In vivo ECG recordings from freely behaving mice. A: representative examples of ECG tracings from wild-type (WT; top) and VIP-deficient (bottom) mice at Zeitgeber (ZT) 2 and ZT 14. B: magnified example of an ECG tracing labeled with features and intervals of the waveform.

Fig. 2.

Daily pattern of heart rate [HR; in beats/min (bpm)], body temperature, and cage activity [in arbitrary units (AU)] in WT and VIP-deficient mice. Double-plotted raster plots of HR (A), body temperature (B), and cage activity (C) from WT (left) and VIP-deficient mice (right) were created. Mice were trained in 12:12 light-dark (LD) conditions and then placed in constant darkness (DD). Shaded regions indicated when mice were in the dark. Each horizontal row represents a 24-h period that was plotted twice, and each day/row was plotted in succession. Ten days of HR, body temperature, and cage activity were averaged to produce group mean waveforms of HR (D), body temperature (E), and cage activity (F) for WT (n = 7) and VIP-deficient (n = 8) mice under LD (top) and DD (bottom) conditions. All of the WT mice showed strong diurnal and circadian rhythms of HR, body temperature, and cage activity (7 of 7 mice) under LD and DD conditions. VIP-deficient mice displayed dampened diurnal rhythms in HR (6 of 8 mice), body temperature (8 of 8 mice), and cage activity (7 of 8 mice) under LD conditions. Under DD conditions, VIP-deficient mice displayed a dampened circadian rhythm of body temperature (7 of 8 mice) and cage activity (2 of 8 mice). VIP-deficient mice did not display a circadian rhythm of HR under DD conditions (0 of 8 mice), as assessed by periodogram analysis.

Fig. 3.

Daily pattern of HR variability (HRV) in WT and VIP-deficient mice. HRV was determined by calculating the variance of the time between individual beats, also known as the interbeat interval (IBI). Group mean waveforms of HRV using 10 days of data were produced for WT (n = 7) and VIP-deficient (n = 8) mice under LD (A) and DD (B) conditions. WT mice displayed significant day/night differences under LD (C) and DD (D) conditions. No significant day/night differences were measured for VIP-deficient mice under LD conditions (C), but significance was detected under DD conditions (D). HRV was consistently decreased during the subjective night (S. night) compared with the subjective day (S. day) in both WT and VIP-deficient mice. These data were analyzed using a paired Student's t-test (*P < 0.05).

Fig. 4.

Acute regulation of HR in WT and VIP-deficient mice. A: light exposure (1 h) administered at ZT 14 elicited a precipitous drop of HR in WT mice (n = 7).
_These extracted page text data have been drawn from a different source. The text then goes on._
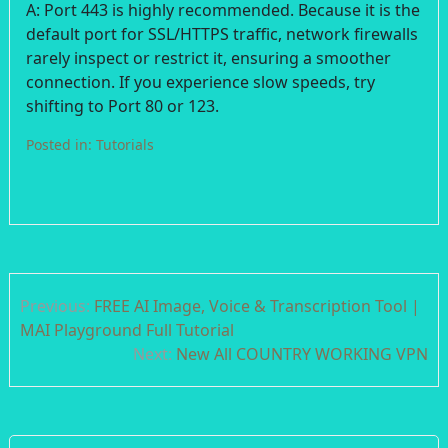
A: Port 443 is highly recommended. Because it is the
default port for SSL/HTTPS traffic, network firewalls
rarely inspect or restrict it, ensuring a smoother
connection. If you experience slow speeds, try
shifting to Port 80 or 123.
Posted in:
Tutorials
Post
Previous:
FREE AI Image, Voice & Transcription Tool |
navigation
MAI Playground Full Tutorial
Next:
New All COUNTRY WORKING VPN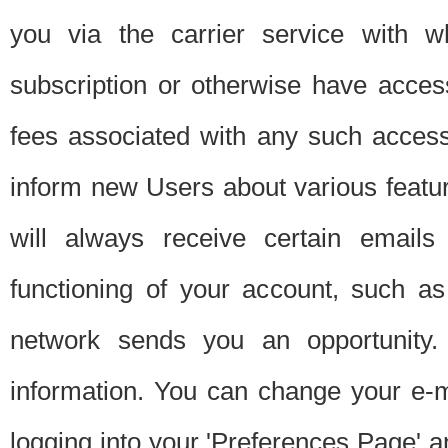
you via the carrier service with 
subscription or otherwise have acces
fees associated with any such acces
inform new Users about various featur
will always receive certain emails
functioning of your account, such a
network sends you an opportunity
information. You can change your e-m
logging into your 'Preferences Page' a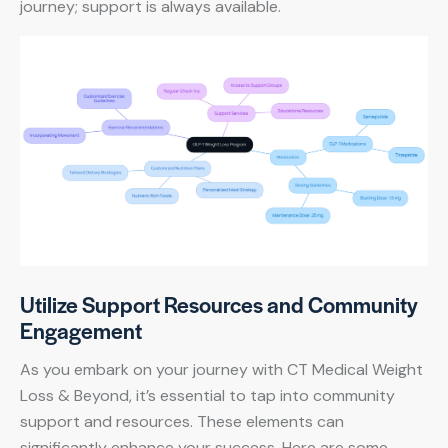
journey; support is always available.
Utilize Support Resources and Community
Engagement
As you embark on your journey with CT Medical Weight
Loss & Beyond, it’s essential to tap into community
support and resources. These elements can
significantly enhance your success. Here are some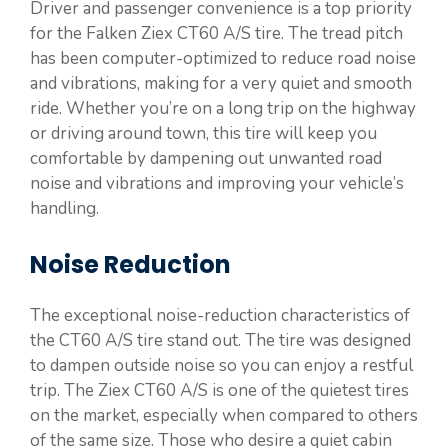
Driver and passenger convenience is a top priority
for the Falken Ziex CT60 A/S tire. The tread pitch
has been computer-optimized to reduce road noise
and vibrations, making for a very quiet and smooth
ride. Whether you’re on a long trip on the highway
or driving around town, this tire will keep you
comfortable by dampening out unwanted road
noise and vibrations and improving your vehicle’s
handling.
Noise Reduction
The exceptional noise-reduction characteristics of
the CT60 A/S tire stand out. The tire was designed
to dampen outside noise so you can enjoy a restful
trip. The Ziex CT60 A/S is one of the quietest tires
on the market, especially when compared to others
of the same size. Those who desire a quiet cabin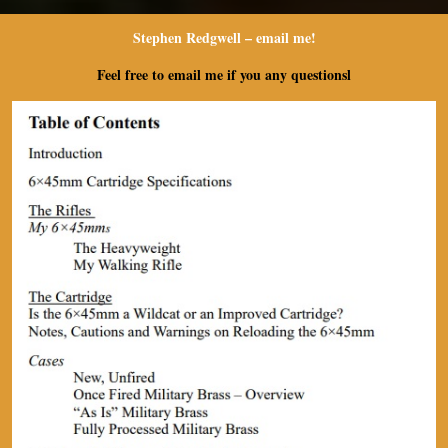
Stephen Redgwell – e
mail me!
Feel free to email me if you any questionsl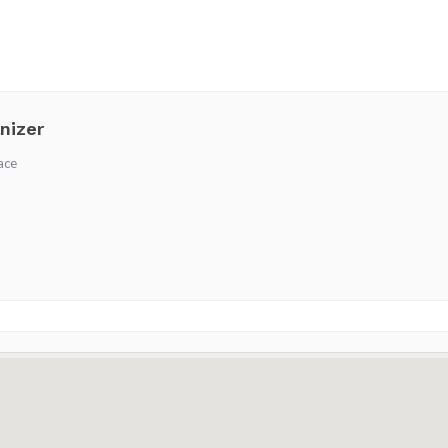
nizer
ace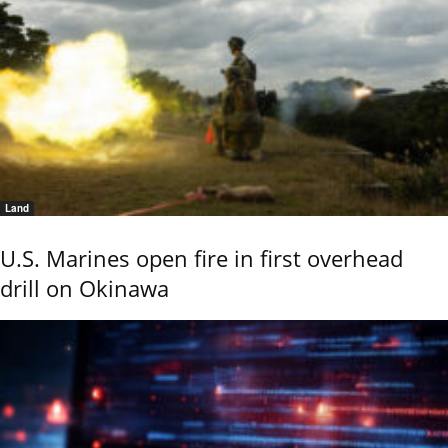
Land
U.S. Marines open fire in first overhead
drill on Okinawa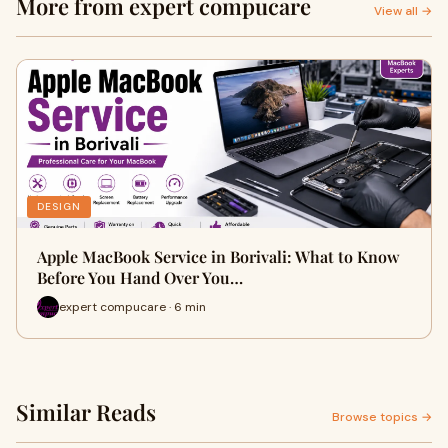
More from expert compucare
View all →
DESIGN
Apple MacBook Service in Borivali: What to Know
Before You Hand Over You…
expert compucare · 6 min
Similar Reads
Browse topics →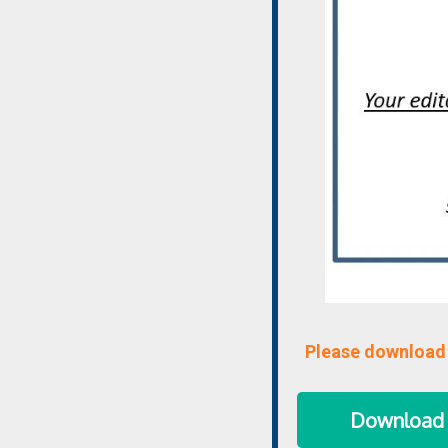
Please download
B: VIP-deficient mice (n = 6) responded to the light treatment, but at a rate that was significantly delayed (P < 0.001). Forced exercise triggered the significant increase of HR in WT (n = 5) and VIP-deficient (n = 5) mice at ZT 2 (C) and ZT 14 (D) time points. VIP-deficient mice exhibited an increase in HR that was larger than WT controls. Bars indicate the times of treatment.

Fig. 5.

Expression profiles of clock genes period 2 (Per2) and Bmal1 in heart tissues of WT and VIP-deficient mice under LD conditions using RT-PCR techniques. Each time point shows mean results of 3–4 hearts. A one-way ANOVA statistical test was used to determine whether there were significant differences in expression. Bars indicate differences in peak expression between WT and VIP-deficient mice; results were analyzed using Student's t-test (*P < 0.05).